Holy Trinity Cathedral to hold deanery-wide Church School lenten retreat
CHICAGO, IL [HT Cathedral] — The Church School of Holy Trinity Cathedral, Chicago, IL, will be holding a lenten retreat for children on Saturday, April 9, 2016. All parishes throughout the Chicago region are invited to participate.
The retreat will open at 9:30 a.m. with the celebration of the Divine Liturgy. A Lenten pot-luck luncheon will follow. Participants will then depart for Libertyville, IL, where they will view a display of unique wood mosaic religious art titled “My Father’s Love.” [Additional information on this rare art form, known as “marquetry,” appears below.] Upon their return to the cathedral, a Reconciliation Service and individual Confessions will be celebrated at 3:30 p.m. If there is sufficient interest, a bus will be rented.
Cathedral parishioners may sign up at coffee hour. Members of other parishes may indicate their desire to attend by sending an e-mail to firstname.lastname@example.org.
“My Father’s Love” is a display of thirty, 4’ x 8’ wood panels, each weighing over four hundred pounds, crafted from hundreds of thousands of half-inch diamond shaped pieces of inlaid wood cut from more than a hundred-fifty varieties of trees.

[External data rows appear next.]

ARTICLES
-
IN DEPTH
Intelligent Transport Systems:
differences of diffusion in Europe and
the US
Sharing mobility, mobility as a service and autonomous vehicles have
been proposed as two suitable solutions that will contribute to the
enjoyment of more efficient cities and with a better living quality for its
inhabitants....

Each tree offers its own unique color and gain pattern, giving the artist a pallet from which to create his unique scenes.
This special marquetry exhibition by Ed Lantzer was 30 years in the making and was placed in public view for the very first time in June 2008.
“‘My Father’s Love’ is a testament of divine redemption that unfolds over a series of thirty 4’x8’ marquetry panels,” said Gregory Waskowsky, Outreach Curator at the Kalamazoo [MI] Institute of Arts. “An inspired work of faith, Lantzer has also created a masterpiece of vernacular art.”
Techniques of wood marquetry were developed in Antwerp and other Flemish centers of luxury cabinet-making during the early 16th century. The craft was then imported to France to create furniture of unprecedented intricacy and beauty, providing the furnishings that decorate Versailles and the other royal residences of Louis XIV.
The panels, now in place at the exhibition at the Monastery, stretch across 120 linear feet of gallery space. Each is 96 inches tall which means Ed’s mosaic murals form just about 1,000 square feet of artwork in an art form that is as extraordinary as it is rare.